Volstrekt niet! Ik ga nooit langs omwegen. Ik heb dat boek genoemd: Koffieveilingen, wyl 't inderdaad daarover handelt. (Zie Deel I, pag. 294) Het boek is een epigram, Nederlanders, en misschien weet ge, dat men 't zwaartepunt van zo'n stuk moet zoeken in den laatsten regel. Later zal men erkennen, dat die titel van 'n verdrietige juistheid is.
De schryver van 't stuk in de Deutsche Jahrbücher heeft niet aandachtiger gelezen dan de meesten. Hy komt, na zeer uitvoerige, maar oppervlakkige behandeling van myn werk, tot de conclusie: dat Vry-arbeid zo'n schone zaak is. Arme Saïdjah!
(1864), en wy hebben 't recht te vragen of de verklaring
van den minister, by de aanvaarding van zyn bewind: ‘dat hy 't algemeen belang zou bevorderen, en niet dat van een party’ moet worden opgevat met dezelfde stiptheid, als de titels der ‘werken’ van den heer Thorbecke.
De styl is slecht. Of juister: de wyze van uitdrukking is zeer gebrekkig, want styl bezit de heer Thorbecke niet. Hy schryft, als velen... de juffrouw na. (Minnebrieven, deel II, blz. 87-119) Van styl, van dien weerklank der aandoeningen van de ziel, kan geen spraak zyn in zulke zielloze voortbrengsels. Wy moeten lager zoeken om grond te vinden tot lof of berisping, heel laag zelfs, en daarom ben ik wel genoodzaakt te letten op fouten van een soort, als men anders zo gaarne vergeeft aan wie blyken gaf verheven te zyn boven kleine volkomenheden.
Niets, volstrekt niets ontheft den heer Thorbecke van de verplichting tot vlekkeloosheid in 't nietige. Welnu, in stee van vlekkeloosheid vinden we, na een komma-punt, uitdrukkingen als deze:
‘maar het eigen wezen van den tijd aan welks hoofd De Witt met weinig anderen stond, van een tijd, dien hij gemerkt heeft met zijn naam, te tekenen, naar deze belofte wil de auteur (Mr Simons) zijn werk beoordeeld zien’.
...gemerkt heeft, met zyn naam, te tekenen, naar deze belofte... Hoe vindt ge 't? Sommigen zullen begrypen wat de bedoeling is van dezen zin. Ook ik begryp wat de heer Thorbecke zeggen wilde. Maar gezegd heeft-i 't niet in die kakografie. (58)

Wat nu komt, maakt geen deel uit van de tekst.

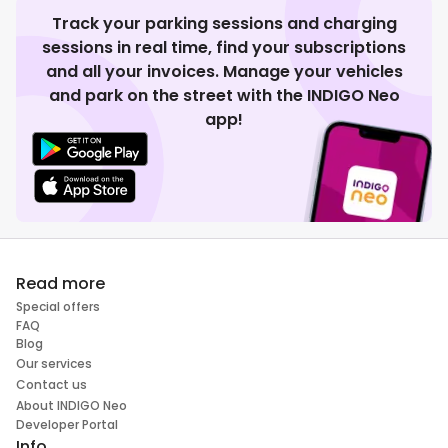
Track your parking sessions and charging
sessions in real time, find your subscriptions
and all your invoices. Manage your vehicles
and park on the street with the INDIGO Neo
app!
Read more
Special offers
FAQ
Blog
Our services
Contact us
About INDIGO Neo
Developer Portal
Info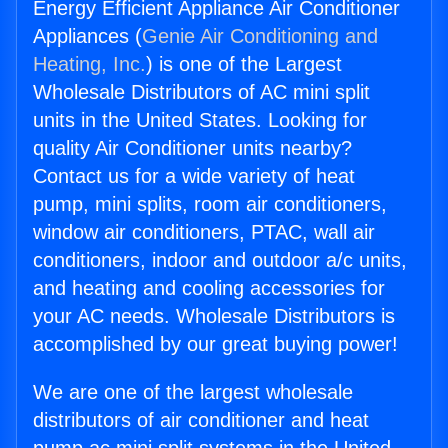
Energy Efficient Appliance Air Conditioner
Appliances (
Genie Air Conditioning and
Heating, Inc.
) is one of the Largest
Wholesale Distributors of AC mini split
units in the United States. Looking for
quality Air Conditioner units nearby?
Contact us for a wide variety of heat
pump, mini splits, room air conditioners,
window air conditioners, PTAC, wall air
conditioners, indoor and outdoor a/c units,
and heating and cooling accessories for
your AC needs. Wholesale Distributors is
accomplished by our great buying power!
We are one of the largest wholesale
distributors of air conditioner and heat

‘Wij laten onze aanspraak vallen...
Dat “laten vallen” van 'n “aanspraak“ vind ik jammer. Ik vind, men moest niets laten vallen, en vooral geen “aanspraak” die 'n aanstaand minister misschien later kan te pas komen by 't openen van de Kamers, of by 't leggen van 'n eersten steen.
...om den heer S. te volgen in...
Waarin, denkt ge? In 'n schaapskooi? In een herberg? In de witte sociëteit? In de besognekamer? Neen:
...in hetgeen hij geeft.’
Ik vind in dit diepzinnig plan geen verschoning, voor dat slordig ‘laten vallen’ van de ‘aanspraak’.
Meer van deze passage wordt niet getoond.